If you're a people person, enjoy completing projects, organizing, working with procedures, you may flourish in a career as an event planner. Event planning is an incredible choice for people who want to work in a creative environment. Being an event planner, you may plan menus, decorations, and entertainment, which are a few creative aspects of this job. The majority of event planners organize, design, and run various functions and events, from a wedding and educational conferences to corporate or business conventions. Here, your job is to ensure everything related to an event, from idea conception to programming and day-of logistics, is properly planned.

Event planning is one of the most exciting, fun, and rewarding experience, where you may use your innovative new ideas to bring the visions to life. Launching product parties, conferences, and trade shows, you may work with vendors, clients and often interact with guests or celebrities. So the role of event planner not only offers variety in your days but also brings unique experiences with excellent learning opportunities.
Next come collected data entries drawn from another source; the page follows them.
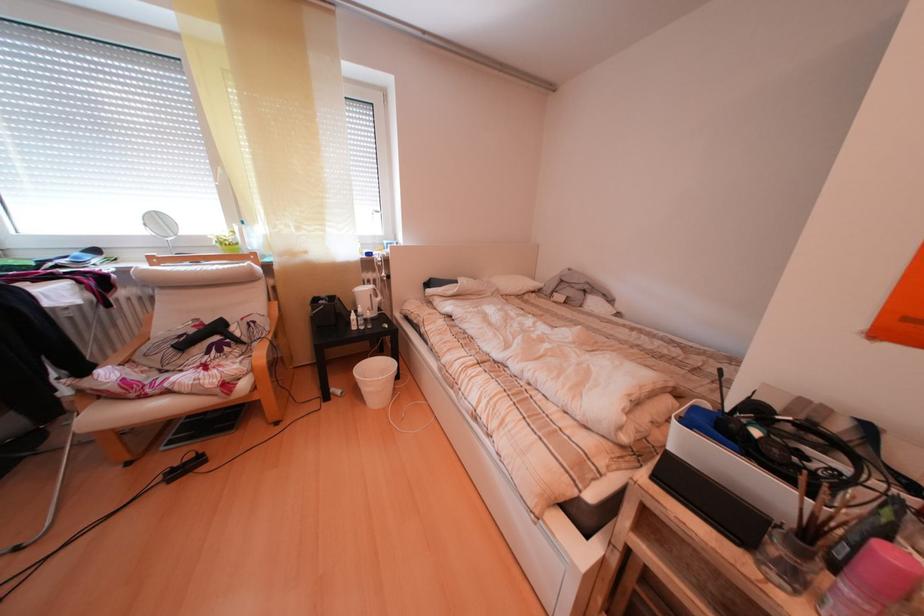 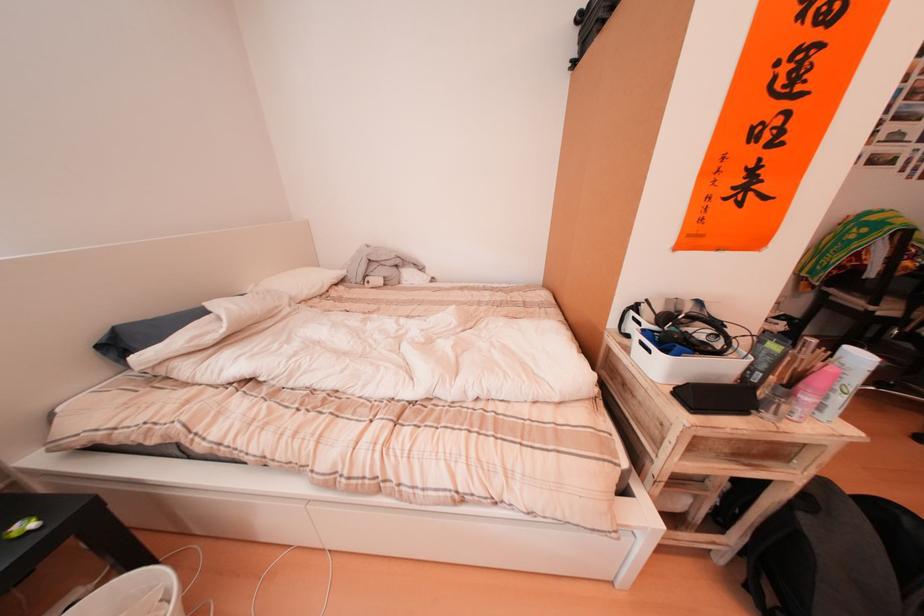 Question: I am providing you with two images of the same scene from different viewpoints. Which of the following objects are not visible in image2?

Choices:
 (A) grey stuffed animal
 (B) pink plastic bottle
 (C) black headphones
 (D) none of these

Answer: (D)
Another distinct aspect of event planning is that it's a profession where you can become very successful without earning a formal education. You don't need any specific degree. However, earning a bachelor's degree in event management or hospitality and relevant work experience may help pump your resume.

What's more, a job as an event planner offers you to become self-employed as a freelance or work for short periods upon your set schedules. Not only that, but a job as an event planner provides a fair amount of job security as it's ranked highly among the careers. According to BLS, event planning expects to grow by 10 percent in the next decade, which is much faster than the average growth for all occupations.

What Does an Event Planner Do

Meeting, convention, and event planners coordinate all aspects of events and professional meetings. They arrange meeting locations, transportation, and other details.


Meeting, convention, and event planners typically do the following:

  • Meet with clients to understand the purpose of the meeting or event
  • Plan the scope of the event, including time, location, and cost
  • Solicit bids from venues and service providers
  • Inspect venues to ensure that they meet the client's requirements
  • Coordinate event services such as rooms, transportation, and food service
  • Monitor event activities to ensure the client and event attendees are satisfied
  • Review event bills and approve payments

There are millions of meetings and events held each year. Meeting, convention, and event planners organize a variety of these events including weddings, educational conferences, and business conventions. They coordinate every detail of these events, including finances. Before a meeting event, for example, planners will meet with clients to estimate attendance and determine the meeting’s purpose. During the event, they handle logistics, such as registering guests and organizing audio/visual equipment. After the meeting, they make sure all vendors are paid and may survey attendees to obtain feedback on the event.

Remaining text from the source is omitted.